Lennon wrote to Wright: “Here, I’m living with Yoko [Ono] at The Dakota apartments. I’d love to do it, phone me,” alongside a private phone number for the photographer to follow up with.

The journalist clarified: “He sent it to me on the Sunday, the day before he was murdered.”

As a lifelong friend of Lennon, Wright was naturally devastated by the news of the star’s death. He recalled he had to take some time away from his workplace to come to terms with what had happened.

Wright said: “I took the written transcription, and I just went down the corridor, I went to the gent’s bog and I cried my bl***y eyes out. I lost a good mate. He never forgot the kid on the bike.”

On the night he was attacked, Lennon was rushed to the Roosevelt Hospital. When he arrived he was not breathing and had no pulse. He was pronounced dead on arrival at 11:15pm on December 8, 1980.

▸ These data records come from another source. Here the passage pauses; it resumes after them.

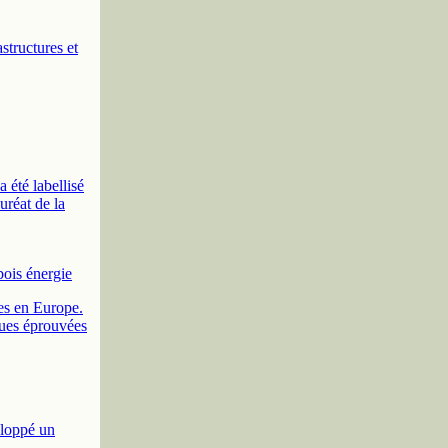
astructures et
 été labellisé
réat de la
bois énergie
ées en Europe.
ques éprouvées
eloppé un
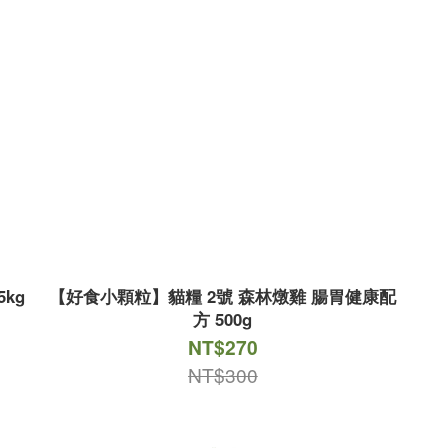
kg
【好食小顆粒】貓糧 2號 森林燉雞 腸胃健康配
方 500g
NT$270
NT$300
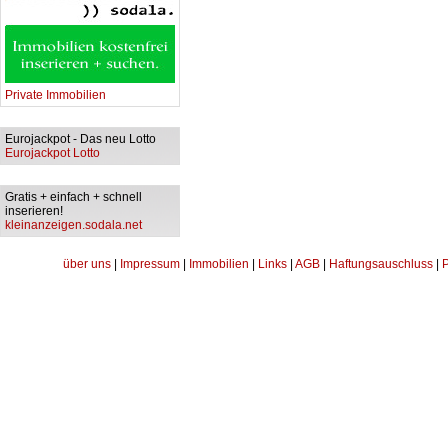
Private Immobilien
Eurojackpot - Das neu Lotto
Eurojackpot Lotto
Gratis + einfach + schnell
inserieren!
kleinanzeigen.sodala.net
über uns
|
Impressum
|
Immobilien
|
Links
|
AGB
|
Haftungsauschluss
|
P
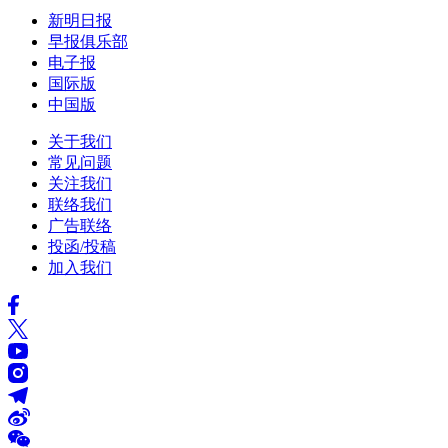
新明日报
早报俱乐部
电子报
国际版
中国版
关于我们
常见问题
关注我们
联络我们
广告联络
投函/投稿
加入我们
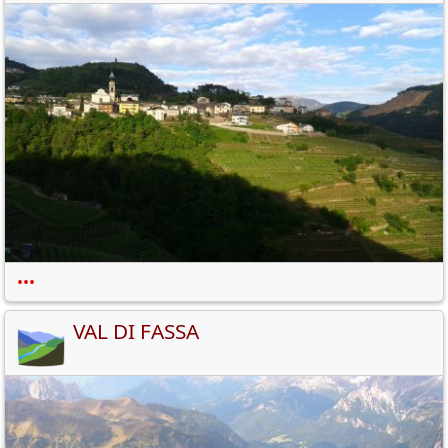
•••
VAL DI FASSA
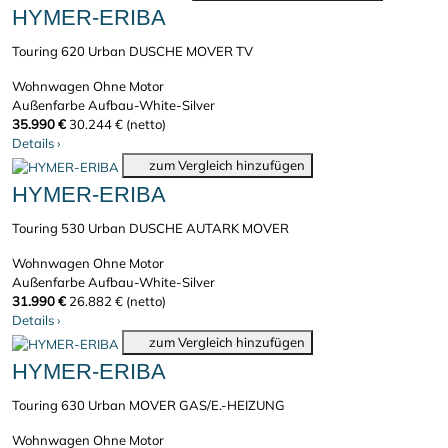
HYMER-ERIBA
Touring 620 Urban DUSCHE MOVER TV
Wohnwagen
Ohne Motor
Außenfarbe Aufbau-White-Silver
35.990 €
30.244 € (netto)
Details
›
zum Vergleich hinzufügen
HYMER-ERIBA
Touring 530 Urban DUSCHE AUTARK MOVER
Wohnwagen
Ohne Motor
Außenfarbe Aufbau-White-Silver
31.990 €
26.882 € (netto)
Details
›
zum Vergleich hinzufügen
HYMER-ERIBA
Touring 630 Urban MOVER GAS/E.-HEIZUNG
Wohnwagen
Ohne Motor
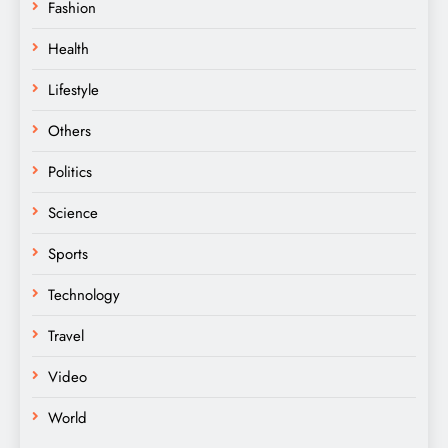
Fashion
Health
Lifestyle
Others
Politics
Science
Sports
Technology
Travel
Video
World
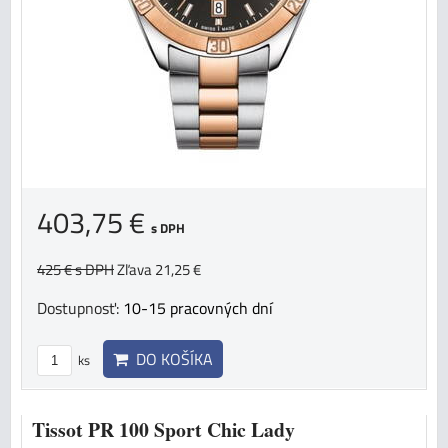
403,75 €
s DPH
425 €
s DPH
Zľava 21,25 €
Dostupnosť:
10-15 pracovných dní
DO KOŠÍKA
ks
Tissot PR 100 Sport Chic Lady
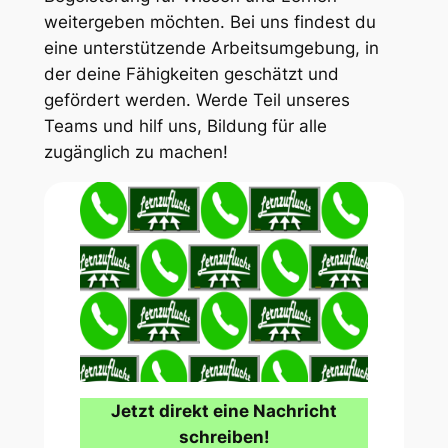
weitergeben möchten. Bei uns findest du
eine unterstützende Arbeitsumgebung, in
der deine Fähigkeiten geschätzt und
gefördert werden. Werde Teil unseres
Teams und hilf uns, Bildung für alle
zugänglich zu machen!
Jetzt direkt eine Nachricht
schreiben!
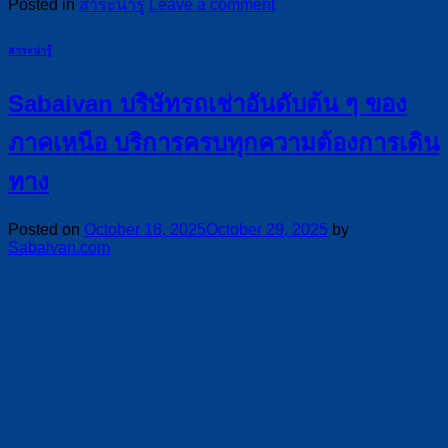
Posted in
สาระน่ารู้
Leave a comment
สาระน่ารู้
Sabaivan บริษัทรถเช่าอันดับต้น ๆ ของ
ภาคเหนือ บริการครบทุกความต้องการเดิน
ทาง
Posted on
October 18, 2025
October 29, 2025
by
Sabaivan.com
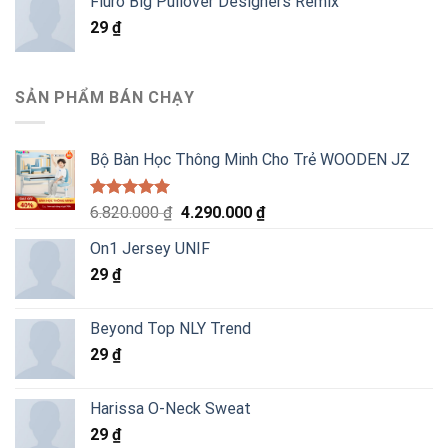
Fluro Big Pullover Designers Remix
29
₫
SẢN PHẨM BÁN CHẠY
Bộ Bàn Học Thông Minh Cho Trẻ WOODEN JZ
Được xếp
Giá
Giá
6.820.000
₫
4.290.000
₫
hạng
5.00
gốc
hiện
5 sao
On1 Jersey UNIF
là:
tại
29
₫
6.820.000 ₫.
là:
4.290.000 ₫.
Beyond Top NLY Trend
29
₫
Harissa O-Neck Sweat
29
₫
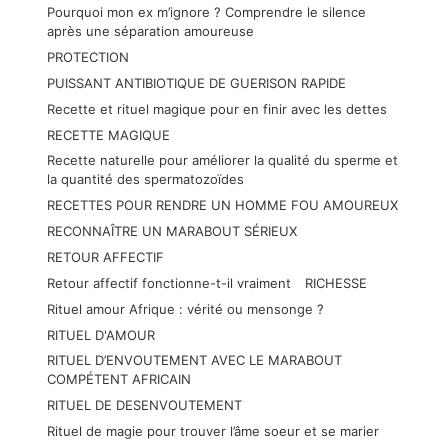
Pourquoi mon ex m’ignore ? Comprendre le silence
après une séparation amoureuse
PROTECTION
PUISSANT ANTIBIOTIQUE DE GUERISON RAPIDE
Recette et rituel magique pour en finir avec les dettes
RECETTE MAGIQUE
Recette naturelle pour améliorer la qualité du sperme et
la quantité des spermatozoïdes
RECETTES POUR RENDRE UN HOMME FOU AMOUREUX
RECONNAÎTRE UN MARABOUT SÉRIEUX
RETOUR AFFECTIF
Retour affectif fonctionne-t-il vraiment
RICHESSE
Rituel amour Afrique : vérité ou mensonge ?
RITUEL D'AMOUR
RITUEL D’ENVOUTEMENT AVEC LE MARABOUT
COMPÉTENT AFRICAIN
RITUEL DE DESENVOUTEMENT
Rituel de magie pour trouver l’âme soeur et se marier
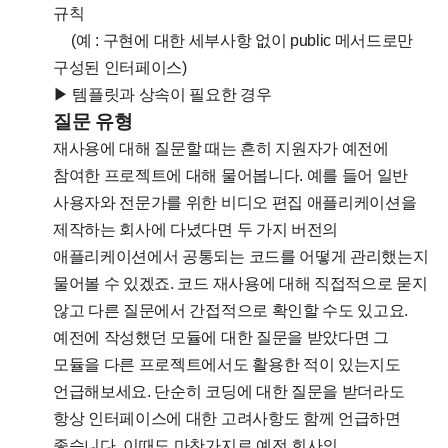
규칙
(예 : 구현에 대한 세부사항 없이 public 메서드로만
구성된 인터페이스)
▶ 템플릿과 상속이 필요한 경우
질문 유형
재사용에 대해 질문할 때는 흔히 지원자가 예전에
참여한 프로젝트에 대해 물어봅니다. 예를 들어 일반
사용자와 전문가를 위한 비디오 편집 애플리케이션을
제작하는 회사에 다녔다면 두 가지 버전의
애플리케이션에서 공통되는 코드를 어떻게 관리했는지
물어볼 수 있겠죠. 코드 재사용에 대해 직접적으로 묻지
않고 다른 질문에서 간접적으로 확인할 수도 있고요.
예전에 작성했던 모듈에 대한 질문을 받았다면 그
모듈을 다른 프로젝트에서도 활용한 적이 있는지도
언급해보세요. 단순히 코딩에 대한 질문을 받더라도
항상 인터페이스에 대한 고려사항도 함께 언급하면
좋습니다. 이때도 마찬가지로 예전 회사의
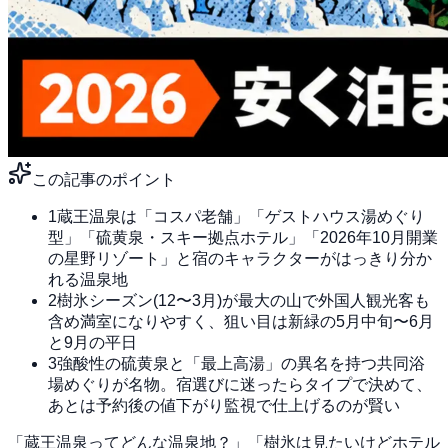
この記事のポイント
1
蔵王温泉は「コスパ老舗」「ゲストハウス湯めぐり
型」「硫黄泉・スキー拠点ホテル」「2026年10月開業
の星野リゾート」と宿のキャラクターがはっきり分か
れる温泉地
2
樹氷シーズン(12〜3月)が最大の山で外国人観光客も
含め満室になりやすく、狙い目は新緑の5月中旬〜6月
と9月の平日
3
強酸性の硫黄泉と「最上高湯」の異名を持つ共同浴
場めぐりが名物。宿選びに迷ったらタイプで決めて、
あとは予約後の値下がり監視で仕上げるのが賢い
「蔵王温泉ってどんな温泉地？」「樹氷は見たいけどホテル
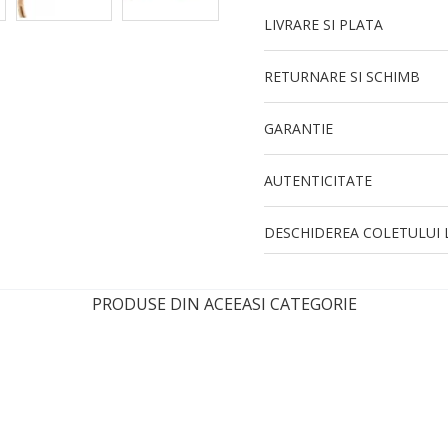
LIVRARE SI PLATA
RETURNARE SI SCHIMB
GARANTIE
AUTENTICITATE
DESCHIDEREA COLETULUI L
PRODUSE DIN ACEEASI CATEGORIE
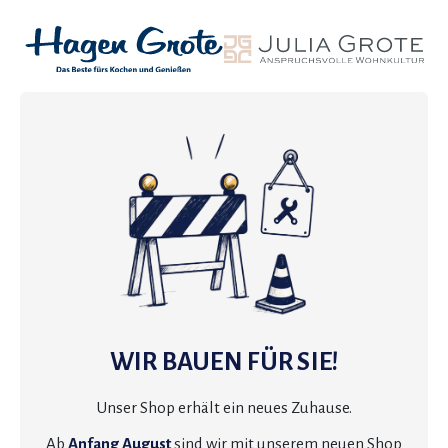
WIR BAUEN FÜR SIE!
Unser Shop erhält ein neues Zuhause.
Ab
Anfang August
sind wir mit unserem neuen Shop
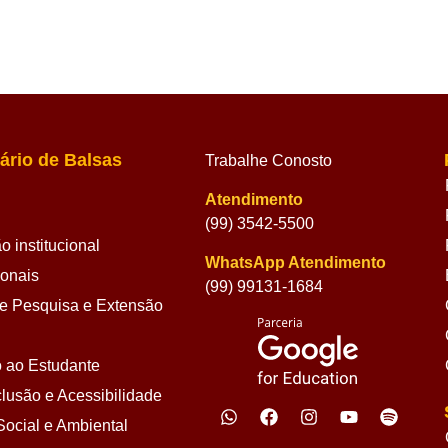
ário de Balsas
Trabalhe Conosto
Atendimento
(99) 3542-5500
 institucional
WhatsApp Atendimento
ionais
(99) 99131-1684
 Pesquisa e Extensão
 ao Estudante
lusão e Acessibilidade
ocial e Ambiental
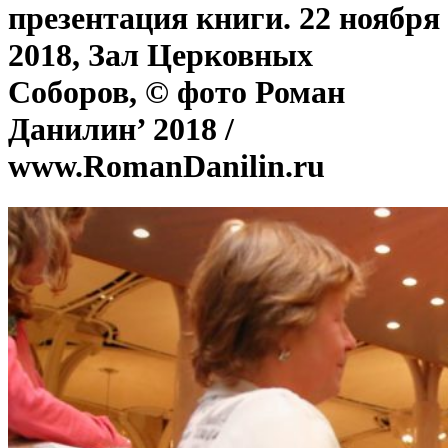
презентация книги. 22 ноября
2018, Зал Церковных
Соборов, © фото Роман
Данилин’ 2018 /
www.RomanDanilin.ru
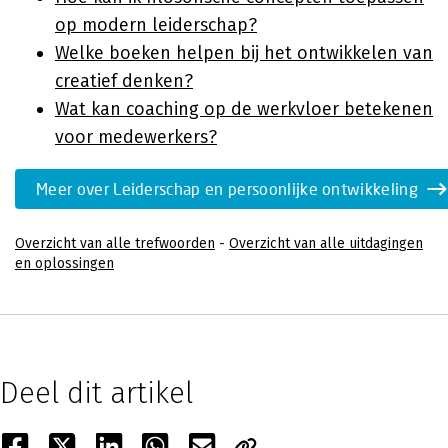
op modern leiderschap?
Welke boeken helpen bij het ontwikkelen van
creatief denken?
Wat kan coaching op de werkvloer betekenen
voor medewerkers?
Meer over Leiderschap en persoonlijke ontwikkeling
Overzicht van alle trefwoorden
-
Overzicht van alle uitdagingen
en oplossingen
Deel dit artikel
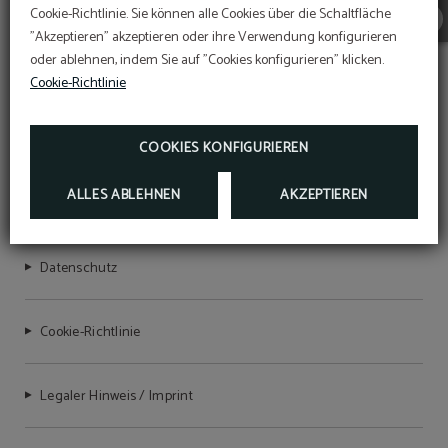
Cookie-Richtlinie. Sie können alle Cookies über die Schaltfläche
"Akzeptieren" akzeptieren oder ihre Verwendung konfigurieren
oder ablehnen, indem Sie auf "Cookies konfigurieren" klicken.
Cookie-Richtlinie
HOTEL BON RETORN
COOKIES KONFIGURIEREN
ALLES ABLEHNEN
AKZEPTIEREN
NIRTC-Registrierungsnummer: HG-001692
Datenschutz
Cookie-Richtlinie
Legaler Hinweis / Imprint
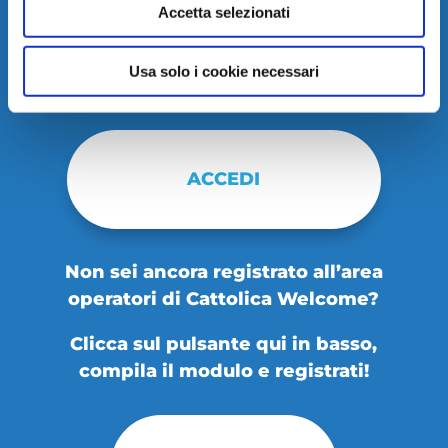
Accetta selezionati
Password dimenticata?
Usa solo i cookie necessari
Ricordami
Non sei ancora registrato all’area
operatori di Cattolica Welcome?
Clicca sul pulsante qui in basso,
compila il modulo e registrati!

Lennon’s death sent shockwaves around the world. After the news was announced, Lennon’s widow Yoko submitted a statement telling of a vigil for the late star.

The statement read: “There is no funeral for John. Later in the week, we will set the time for a silent vigil to pray for his soul. We invite you to participate from wherever you are at the time … John loved and prayed for the human race. Please pray the same for him. Love. Yoko and Sean.”

George Harrison also released a statement: “After all we went through together, I had and still have great love and respect for him. I am shocked and stunned. To rob a life is the ultimate robbery in life. The perpetual encroachment on other people’s space is taken to the limit with the use of a gun. It is an outrage that people can take other people’s lives when they obviously haven’t got their own lives in order.”

Lennon’s 1981 album Double Fantasy went on to win the Grammy Award for Album of the Year.